Can Ford mend the very party from which he tried to run away

The Ontario election is over, and the winner is… populism.

Its anti-establishment broom swept the Progressive Conservatives to victory with 76 seats, and saw the NDP form the official opposition with 40. It blew the Liberals out the door with just seven – while the Green Party gained its first seat in provincial history. It was a sea change years in the making, and one which should shape politics for all parties for years to come.

In retrospect, Ontario’s populist wave started even before the death spiral of erstwhile PC leader Patrick Brown.  It actually may have started with Brown himself, when he won the leadership back in 2015 in defiance of the political establishment of the time. Favoured rival Christine Elliott had received the endorsement of most of the party caucus, former Premier Bill Davis, and – ironically, considering what was to come – former Toronto mayor Rob Ford and future party leader Doug Ford.  Brown reached out to groups who felt ignored by the party brass, including social conservatives and new Canadians.  Under his leadership, the PCs’ first platform was called the “People’s Guarantee”, and while it differed in many respects from the vision presented under Ford, it gave a nod to the populist winds that were blowing into Ontario: lower hydro bills, lower taxes, less government waste.

The subsequent election of Ford as leader cemented the populist theme even further.  In a down-to-the-wire contest, Elliott lost once again, this time to Ford’s anti-establishment pitch. Ford carried this tone throughout the election, railing against not only the Liberal government, but the liberal media, and elites in general. In style, his campaign took a page from that of Donald Trump, emphasizing the leader over the party. On election night, at party headquarters, the branding was all Ford:  the campaign bus sat parked inside the lobby, Ford’s smiling visage towering 15 feet high; the slogan “For the People” graced the podium, nary a PC logo in sight; supporters sported t-shirts emblazoned with “Doug Ford”.  Even the traditional blue and white colour scheme was junked, in favour of red, white and blue.
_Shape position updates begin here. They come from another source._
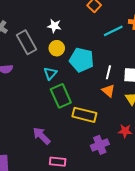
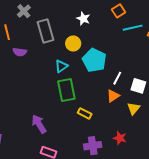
white star: (54, 26) -> (83, 19), moved
cyan line: (113, 31) -> (133, 28), moved
orange triangle: (108, 91) -> (113, 96), turned 32
yellow rectangle: (84, 115) -> (85, 113), size x0.6

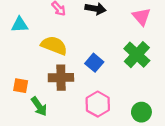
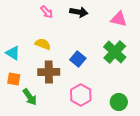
pink triangle: (141, 17) -> (119, 19), turned -36
cyan triangle: (20, 25) -> (13, 53), moved, turned 35
yellow semicircle: (54, 45) -> (43, 44), size x0.7

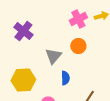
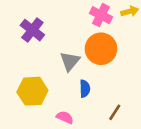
pink cross: (78, 19) -> (101, 15), turned -36
orange circle: (78, 46) -> (101, 49), size x1.6

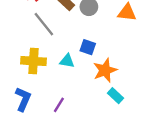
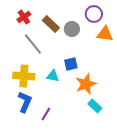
blue square: (88, 47) -> (71, 64), turned -32
blue L-shape: (23, 99) -> (25, 102), moved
At the same time, the NDP mined a populism of their own. Their “Change for the better” theme focused on disenchanted left-leaning voters, including social justice advocates and environmentalists. They appealed to young people, with student-loan forgiveness, and women, with promises of health benefits and low-cost daycare. Their surge can be ascribed to the same base that Bernie Sanders galvanized in the Democrats’ race for the U.S. Presidential nomination in 2016: the “progressive” anti-establishment voter. This appeal paid off most notably in Toronto, where they captured eight seats; their blue-collar base turned out in others, such as Oshawa, Ste Catherines and Hamilton; and their northern vote solidified in several key ridings.